### Assigned task
As the answer, give every line of the records that includes the word "Health".

Stored data entries
————

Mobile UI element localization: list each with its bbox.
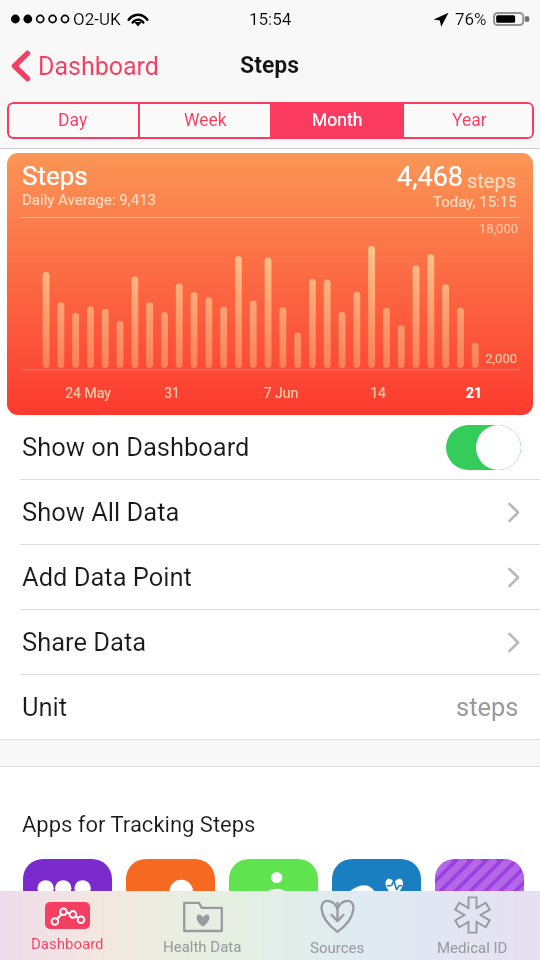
staticText: Day: [58, 110, 88, 131]
staticText: Today, 15:15: [433, 193, 517, 211]
staticText: Dashboard: [38, 52, 159, 81]
button[interactable]: Medical ID: [405, 891, 540, 960]
staticText: 2,000: [7, 351, 517, 366]
staticText: 31: [122, 385, 222, 401]
staticText: steps: [467, 169, 517, 192]
button[interactable]: Show on Dashboard: [0, 415, 540, 479]
staticText: Health Data: [163, 938, 242, 956]
staticText: Sources: [310, 939, 365, 957]
staticText: steps: [456, 692, 519, 722]
staticText: 76%: [455, 9, 487, 29]
staticText: 18,000: [7, 221, 518, 236]
staticText: Show on Dashboard: [22, 432, 250, 462]
button[interactable]: Health Data: [135, 891, 270, 960]
staticText: 14: [328, 385, 428, 401]
button[interactable]: App: [332, 859, 421, 948]
button[interactable]: Day: [7, 102, 138, 139]
staticText: Dashboard: [31, 935, 104, 953]
button[interactable]: Share Data: [0, 610, 540, 674]
button[interactable]: Month: [272, 102, 402, 139]
staticText: Add Data Point: [22, 562, 192, 592]
staticText: Show All Data: [22, 497, 180, 527]
button[interactable]: App: [126, 859, 215, 948]
staticText: Year: [452, 110, 487, 131]
button[interactable]: Dashboard: [0, 891, 135, 960]
staticText: Apps for Tracking Steps: [22, 812, 256, 838]
staticText: 21: [424, 385, 524, 401]
button[interactable]: Unit: [0, 675, 540, 739]
button[interactable]: Add Data Point: [0, 545, 540, 609]
button[interactable]: App: [23, 859, 112, 948]
staticText: Daily Average: 9,413: [22, 191, 157, 209]
staticText: Week: [184, 110, 227, 131]
staticText: Medical ID: [437, 939, 508, 957]
staticText: Month: [312, 110, 363, 131]
button[interactable]: Year: [404, 102, 534, 139]
staticText: Unit: [22, 692, 68, 722]
button[interactable]: Show All Data: [0, 480, 540, 544]
staticText: 15:54: [249, 9, 292, 29]
button[interactable]: Show on Dashboard toggle: [446, 425, 521, 470]
button[interactable]: Sources: [270, 891, 405, 960]
staticText: Share Data: [22, 627, 147, 657]
staticText: O2-UK: [73, 9, 121, 29]
staticText: Steps: [22, 161, 88, 191]
staticText: 24 May: [38, 385, 138, 401]
staticText: 7 Jun: [231, 385, 331, 401]
button[interactable]: App: [435, 859, 524, 948]
button[interactable]: App: [229, 859, 318, 948]
button[interactable]: Week: [140, 102, 270, 139]
button[interactable]: Dashboard: [0, 47, 165, 85]
staticText: 4,468: [397, 161, 464, 193]
staticText: Steps: [240, 52, 300, 79]
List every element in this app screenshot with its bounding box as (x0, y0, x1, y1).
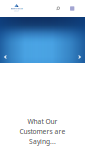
staticText: What Our (28, 117, 58, 126)
button[interactable]: Menu (68, 0, 77, 17)
button[interactable]: Search (54, 0, 63, 17)
staticText: MOUNTAIN VIEW (10, 8, 22, 10)
button[interactable]: Previous slide (0, 50, 11, 64)
staticText: Saying... (29, 137, 56, 146)
staticText: Customers are (20, 127, 66, 136)
button[interactable]: Next slide (74, 50, 85, 64)
button[interactable]: Mountain View Group home (0, 0, 26, 14)
staticText: GROUP (14, 10, 19, 12)
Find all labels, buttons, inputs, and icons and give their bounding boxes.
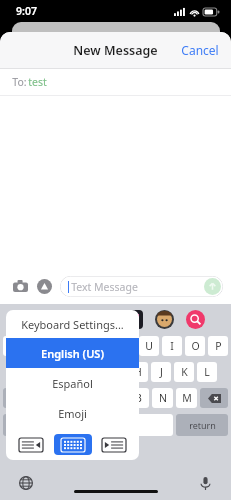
button[interactable]: English (US) [6, 338, 139, 368]
button[interactable]: Switch keyboard language [16, 473, 36, 493]
staticText: Emoji [58, 406, 87, 421]
button[interactable] [3, 414, 31, 436]
button[interactable]: B [128, 388, 149, 408]
button[interactable]: Photos app [124, 310, 143, 329]
button[interactable]: Space [34, 414, 173, 436]
button[interactable]: Text Message [60, 276, 223, 297]
staticText: P [215, 339, 222, 353]
staticText: G [111, 365, 119, 379]
staticText: Cancel [181, 42, 219, 58]
staticText: T [100, 339, 106, 353]
staticText: M [182, 391, 192, 405]
button[interactable]: Keyboard layout option [95, 434, 133, 455]
staticText: return [189, 419, 216, 431]
button[interactable]: Camera [8, 274, 32, 298]
button[interactable]: Send [204, 278, 221, 295]
button[interactable]: O [185, 336, 205, 356]
staticText: A [20, 365, 27, 379]
staticText: K [181, 365, 188, 379]
staticText: F [89, 365, 95, 379]
button[interactable]: Q [3, 336, 22, 356]
button[interactable]: I [162, 336, 182, 356]
button[interactable]: Memoji [155, 310, 174, 329]
button[interactable]: Emoji [6, 398, 139, 428]
button[interactable]: K [174, 362, 194, 382]
button[interactable]: Keyboard layout option [12, 434, 50, 455]
staticText: R [77, 339, 84, 353]
button[interactable]: E [47, 336, 67, 356]
staticText: Español [52, 376, 93, 391]
button[interactable]: L [197, 362, 217, 382]
button[interactable]: H [128, 362, 148, 382]
staticText: Keyboard Settings... [21, 317, 124, 332]
staticText: New Message [73, 42, 158, 59]
button[interactable]: Cancel [169, 34, 231, 66]
button[interactable]: W [25, 336, 44, 356]
button[interactable]: Shift [3, 388, 31, 408]
staticText: test [28, 75, 47, 89]
staticText: E [54, 339, 60, 353]
staticText: N [159, 391, 167, 405]
button[interactable]: return [176, 414, 228, 436]
staticText: S [43, 365, 49, 379]
staticText: O [191, 339, 200, 353]
button[interactable]: G [105, 362, 125, 382]
button[interactable]: Español [6, 368, 139, 398]
button[interactable]: T [93, 336, 113, 356]
button[interactable]: A [14, 362, 33, 382]
staticText: I [170, 339, 174, 353]
staticText: To: [11, 75, 28, 89]
button[interactable]: R [70, 336, 90, 356]
button[interactable]: X [57, 388, 77, 408]
button[interactable]: M [176, 388, 197, 408]
button[interactable]: Images search [186, 310, 205, 329]
staticText: J [160, 365, 163, 379]
button[interactable]: D [59, 362, 79, 382]
staticText: U [145, 339, 153, 353]
button[interactable]: N [152, 388, 173, 408]
button[interactable]: Keyboard Settings... [6, 310, 139, 338]
staticText: English (US) [41, 346, 104, 361]
button[interactable]: App Store [32, 274, 56, 298]
staticText: H [134, 365, 142, 379]
button[interactable]: Dictation [195, 473, 215, 493]
staticText: B [135, 391, 142, 405]
button[interactable]: Y [116, 336, 136, 356]
staticText: D [65, 365, 73, 379]
button[interactable]: Keyboard layout option [54, 434, 92, 455]
button[interactable]: P [208, 336, 228, 356]
button[interactable]: J [151, 362, 171, 382]
staticText: Text Message [71, 280, 138, 294]
button[interactable]: Backspace [200, 388, 228, 408]
button[interactable]: U [139, 336, 159, 356]
button[interactable]: F [82, 362, 102, 382]
button[interactable]: To: [0, 69, 231, 95]
staticText: L [204, 365, 210, 379]
button[interactable]: S [36, 362, 56, 382]
staticText: 9:07 [16, 4, 37, 18]
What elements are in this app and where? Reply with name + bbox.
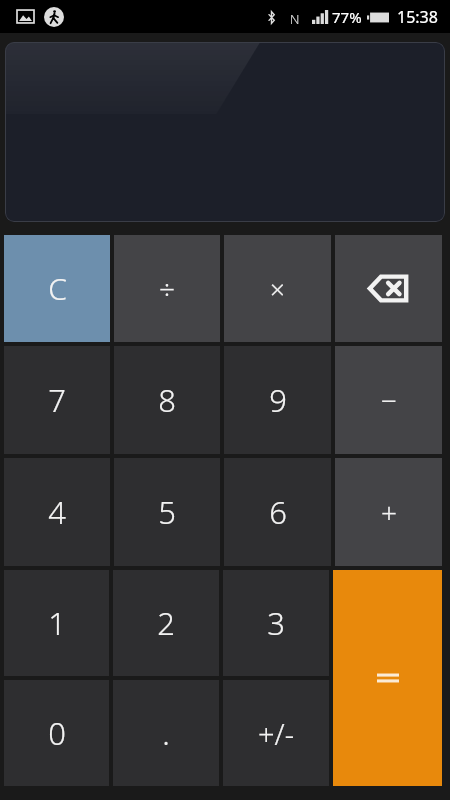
staticText: 0 — [48, 712, 66, 754]
staticText: 77% — [332, 7, 362, 27]
staticText: +/- — [258, 714, 294, 753]
staticText: − — [381, 381, 397, 419]
button[interactable]: 2 — [113, 570, 219, 676]
button[interactable]: Backspace — [335, 235, 442, 342]
staticText: 6 — [269, 491, 287, 533]
staticText: 9 — [269, 379, 287, 421]
button[interactable]: 4 — [4, 458, 110, 566]
staticText: 4 — [48, 491, 66, 533]
staticText: C — [48, 268, 67, 309]
button[interactable]: 8 — [114, 346, 220, 454]
staticText: 7 — [48, 379, 66, 421]
staticText: ÷ — [159, 270, 175, 308]
button[interactable]: + — [335, 458, 442, 566]
staticText: . — [162, 712, 170, 754]
button[interactable]: 7 — [4, 346, 110, 454]
button[interactable]: 6 — [224, 458, 331, 566]
button[interactable]: ÷ — [114, 235, 220, 342]
button[interactable]: C — [4, 235, 110, 342]
button[interactable]: . — [113, 680, 219, 786]
staticText: × — [270, 271, 285, 306]
staticText: 5 — [158, 491, 176, 533]
button[interactable]: 5 — [114, 458, 220, 566]
button[interactable]: × — [224, 235, 331, 342]
button[interactable]: 1 — [4, 570, 109, 676]
button[interactable]: +/- — [223, 680, 329, 786]
staticText: 15:38 — [397, 6, 438, 28]
button[interactable]: − — [335, 346, 442, 454]
staticText: + — [381, 493, 397, 531]
staticText: 3 — [267, 602, 285, 644]
button[interactable]: Equals — [333, 570, 442, 786]
button[interactable]: 3 — [223, 570, 329, 676]
button[interactable]: 9 — [224, 346, 331, 454]
staticText: 8 — [158, 379, 176, 421]
staticText: 1 — [48, 602, 66, 644]
staticText: 2 — [157, 602, 175, 644]
button[interactable]: 0 — [4, 680, 109, 786]
staticText: N — [290, 10, 300, 24]
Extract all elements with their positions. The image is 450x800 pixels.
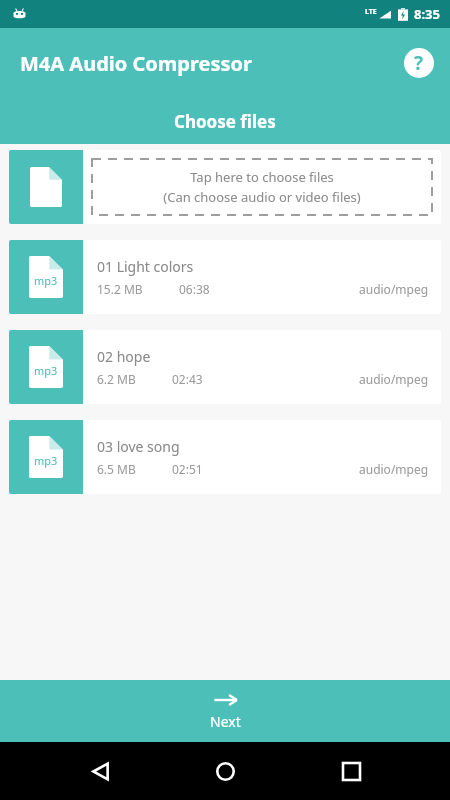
staticText: audio/mpeg — [359, 461, 429, 477]
staticText: M4A Audio Compressor — [20, 50, 252, 77]
staticText: 06:38 — [179, 281, 210, 297]
button[interactable]: Next — [0, 680, 450, 742]
button[interactable]: Tap here to choose files — [9, 150, 441, 224]
staticText: 03 love song — [97, 437, 180, 456]
staticText: 15.2 MB — [97, 281, 143, 297]
staticText: 01 Light colors — [97, 257, 194, 276]
staticText: mp3 — [34, 453, 58, 468]
button[interactable]: mp3 — [9, 420, 441, 494]
staticText: Choose files — [174, 110, 276, 133]
staticText: 02:43 — [172, 371, 203, 387]
staticText: (Can choose audio or video files) — [163, 188, 361, 206]
button[interactable]: Choose files — [0, 98, 450, 144]
staticText: 6.2 MB — [97, 371, 136, 387]
staticText: 8:35 — [414, 5, 440, 23]
staticText: ? — [414, 50, 424, 76]
staticText: mp3 — [34, 273, 58, 288]
staticText: 6.5 MB — [97, 461, 136, 477]
button[interactable]: Recent apps — [325, 745, 377, 797]
staticText: Tap here to choose files — [190, 168, 334, 186]
staticText: LTE — [365, 7, 377, 17]
button[interactable]: Help — [402, 46, 436, 80]
button[interactable]: Back — [74, 745, 126, 797]
button[interactable]: mp3 — [9, 330, 441, 404]
staticText: audio/mpeg — [359, 371, 429, 387]
button[interactable]: mp3 — [9, 240, 441, 314]
staticText: 02 hope — [97, 347, 151, 366]
staticText: Next — [210, 712, 241, 731]
staticText: audio/mpeg — [359, 281, 429, 297]
staticText: mp3 — [34, 363, 58, 378]
button[interactable]: Home — [199, 745, 251, 797]
staticText: 02:51 — [172, 461, 203, 477]
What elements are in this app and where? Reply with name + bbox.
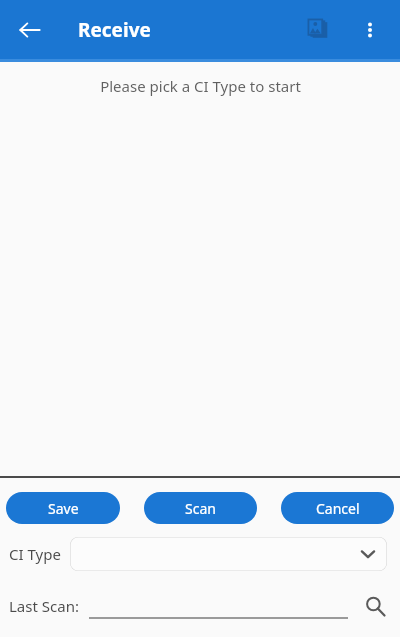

————

### Exercise answer
staticText: Health Data: [163, 938, 242, 956]
button[interactable]: Health Data: [135, 891, 270, 960]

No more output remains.